--- Material for this exercise Enclosed Below ---

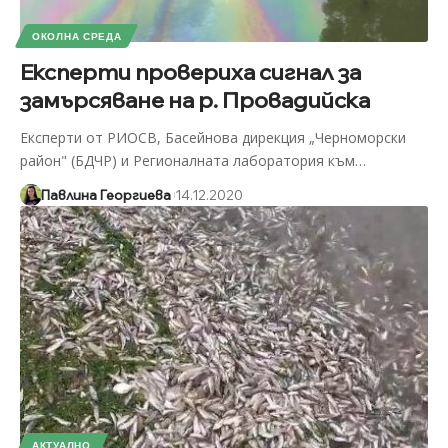
ОКОЛНА СРЕДА
Експерти провериха сигнал за
замърсяване на р. Провадийска
Експерти от РИОСВ, Басейнова дирекция „Черноморски
район" (БДЧР) и Регионалната лаборатория към
…
Павлина Георгиева
14.12.2020
АКТУАЛНО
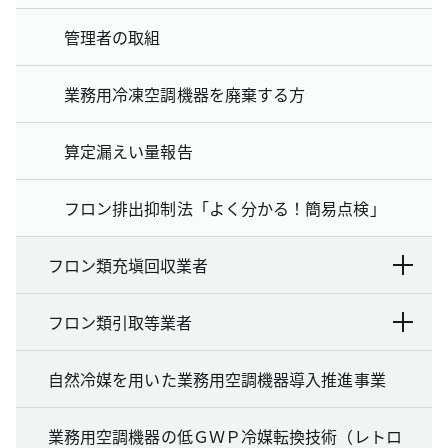
管理者の取組
業務用冷凍空調機器を廃棄する方
算定漏えい量報告
フロン排出抑制法「よく分かる！簡易点検」
フロン類充塡回収業者
フロン類引取等業者
自然冷媒を用いた業務用空調機器導入推進事業
業務用空調機器の低ＧＷＰ冷媒転換技術（レトロ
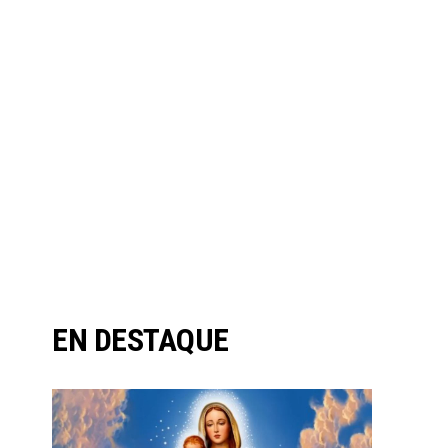
EN DESTAQUE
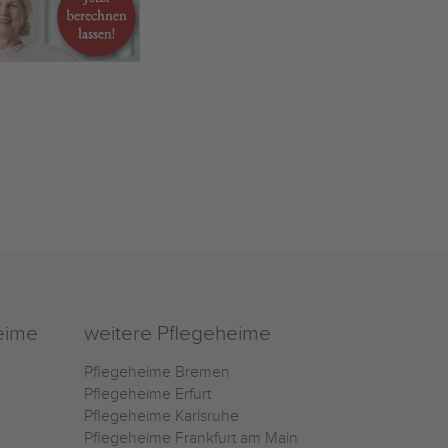
eime
weitere Pflegeheime
Pflegeheime Bremen
Pflegeheime Erfurt
Pflegeheime Karlsruhe
Pflegeheime Frankfurt am Main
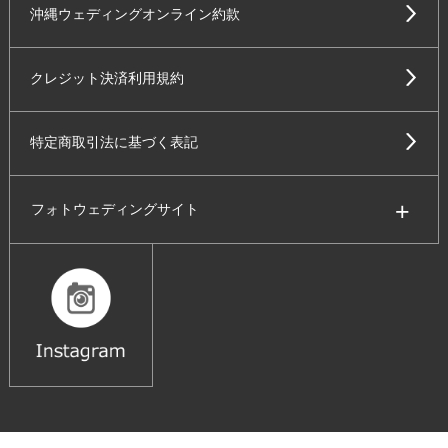
沖縄ウェディングオンライン約款
クレジット決済利用規約
特定商取引法に基づく表記
フォトウェディングサイト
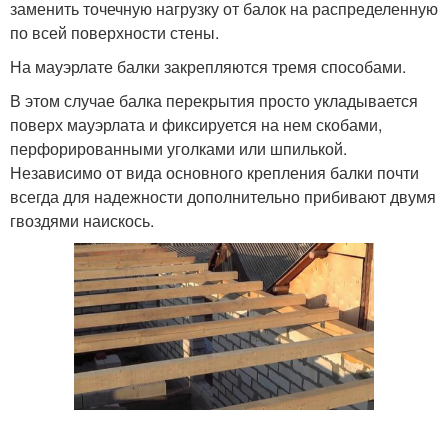
заменить точечную нагрузку от балок на распределенную
по всей поверхности стены.
На мауэрлате балки закрепляются тремя способами.
В этом случае балка перекрытия просто укладывается
поверх мауэрлата и фиксируется на нем скобами,
перфорированными уголками или шпилькой.
Независимо от вида основного крепления балки почти
всегда для надежности дополнительно прибивают двумя
гвоздями наискось.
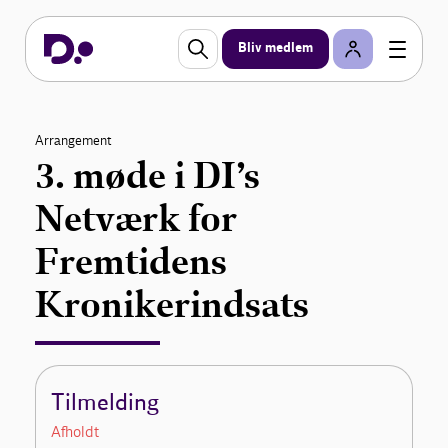
Bliv medlem
Arrangement
3. møde i DI’s
Netværk for
Fremtidens
Kronikerindsats
Tilmelding
Afholdt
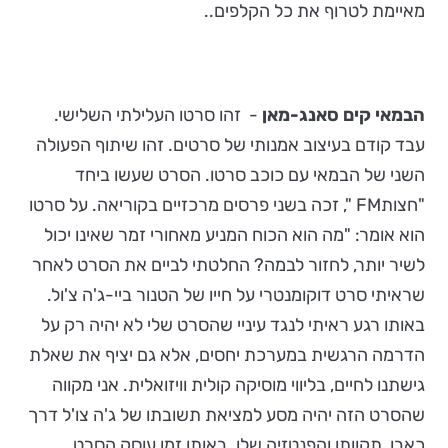
מאיימת לטרוף את כל הקלפים..
הבמאי קים סאנג-מאן
- זהו סרטו העלילתי השלישי.
עבד קודם בעיצוב אמנותי של סרטים. זהו שיתוף הפעולה
השני של הבמאי עם כוכב סרטו. הסרט שעשו ביחד
"חצותFM ", זכה בשני פרסים מרכזיים בקוריאה. על סרטו
הוא אומר: "מה הוא הכוח המניע מאחורי זמר שאינו יכול
לשיר יותר, לחזור לבמה? החלטתי לביים את הסרט לאחר
שראיתי סרט דוקומנטרי על חייו של הטנור ביי-ג'ה צ'ול.
באותו רגע ראיתי לנגד עיניי שהסרט שלי לא יהיה רק על
הדרמה הרגשית במערכת יחסים, אלא גם יציף את שאלת
גישתנו לחיים, בליווי מוסיקה קולית וויזואלית. אני מקווה
שהסרט הזה יהיה מסע למציאת תשובתו של ג'ה צו'ל דרך
כאבו, תקוותו והפנטזיה שלו. באותו זמן עוסק הסרט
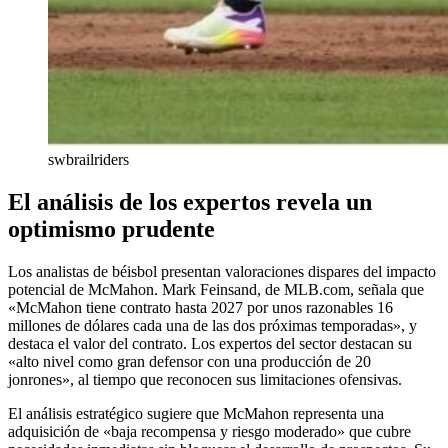
swbrailriders
El análisis de los expertos revela un
optimismo prudente
Los analistas de béisbol presentan valoraciones dispares del impacto
potencial de McMahon. Mark Feinsand, de MLB.com, señala que
«McMahon tiene contrato hasta 2027 por unos razonables 16
millones de dólares cada una de las dos próximas temporadas», y
destaca el valor del contrato. Los expertos del sector destacan su
«alto nivel como gran defensor con una producción de 20
jonrones», al tiempo que reconocen sus limitaciones ofensivas.
El análisis estratégico sugiere que McMahon representa una
adquisición de «baja recompensa y riesgo moderado» que cubre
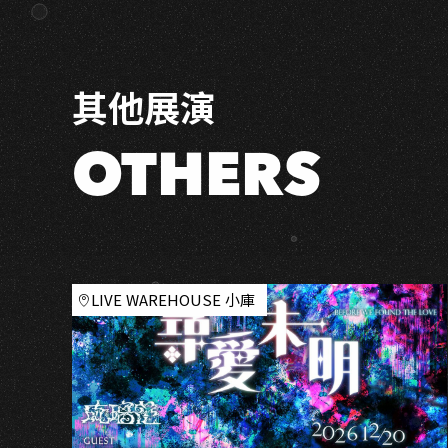
音
樂
產
其他展演
業
交
流
OTHERS
會
LIVE WAREHOUSE 小庫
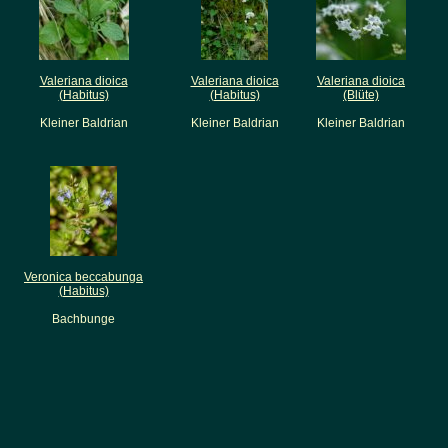
Valeriana dioica
Valeriana dioica
Valeriana dioica
(Habitus)
(Habitus)
(Blüte)
Kleiner Baldrian
Kleiner Baldrian
Kleiner Baldrian
Veronica beccabunga
(Habitus)
Bachbunge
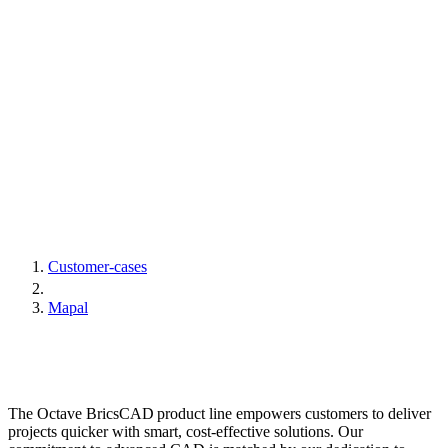
Customer-cases
Mapal
The Octave BricsCAD product line empowers customers to deliver
projects quicker with smart, cost-effective solutions. Our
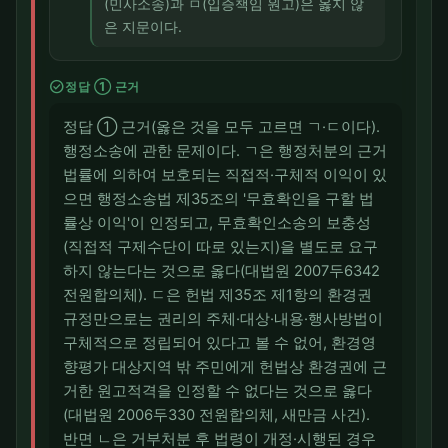
(민사소송)과 ㅁ(입증책임 원고)은 옳지 않
은 지문이다.
check_circle
정답 ① 근거
정답 ① 근거(옳은 것을 모두 고르면 ㄱ·ㄷ이다).
행정소송에 관한 문제이다. ㄱ은 행정처분의 근거
법률에 의하여 보호되는 직접적·구체적 이익이 있
으면 행정소송법 제35조의 '무효확인을 구할 법
률상 이익'이 인정되고, 무효확인소송의 보충성
(직접적 구제수단이 따로 있는지)을 별도로 요구
하지 않는다는 것으로 옳다(대법원 2007두6342
전원합의체). ㄷ은 헌법 제35조 제1항의 환경권
규정만으로는 권리의 주체·대상·내용·행사방법이
구체적으로 정립되어 있다고 볼 수 없어, 환경영
향평가 대상지역 밖 주민에게 헌법상 환경권에 근
거한 원고적격을 인정할 수 없다는 것으로 옳다
(대법원 2006두330 전원합의체, 새만금 사건).
반면 ㄴ은 거부처분 후 법령이 개정·시행된 경우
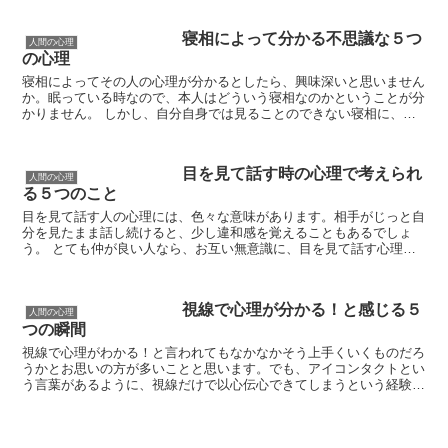
寝相によって分かる不思議な５つ
人間の心理
の心理
寝相によってその人の心理が分かるとしたら、興味深いと思いません
か。眠っている時なので、本人はどういう寝相なのかということが分
かりません。 しかし、自分自身では見ることのできない寝相に、心
の中にある本当の気持ちが表れているかも知れないの...
目を見て話す時の心理で考えられ
人間の心理
る５つのこと
目を見て話す人の心理には、色々な意味があります。相手がじっと自
分を見たまま話し続けると、少し違和感を覚えることもあるでしょ
う。 とても仲が良い人なら、お互い無意識に、目を見て話す心理が
働きます。ですが、初対面やよく知らない人が相手だと、視...
視線で心理が分かる！と感じる５
人間の心理
つの瞬間
視線で心理がわかる！と言われてもなかなかそう上手くいくものだろ
うかとお思いの方が多いことと思います。でも、アイコンタクトとい
う言葉があるように、視線だけで以心伝心できてしまうという経験を
したことがあると言われれば、「確かに！」と納得され...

--- End of Enclosed Material for this exercise ---

What you are asked to do
Above are the records; return the lines in them from the one with "業務用冷凍空調機器を廃棄する方" to the one with "特定商取引法に基づく表記", inclusive, exactly and without images.

Written response
業務用冷凍空調機器を廃棄する方
算定漏えい量報告
フロン排出抑制法「よく分かる！簡易点検」
フロン類充塡回収業者
フロン類引取等業者
自然冷媒を用いた業務用空調機器導入推進事業
業務用空調機器の低ＧＷＰ冷媒転換技術（レトロ
EN DESTAQUE
eime
weitere Pflegeheime
Pflegeheime Bremen
Pflegeheime Erfurt
Pflegeheime Karlsruhe
Pflegeheime Frankfurt am Main
沖縄ウェディングオンライン約款
クレジット決済利用規約
特定商取引法に基づく表記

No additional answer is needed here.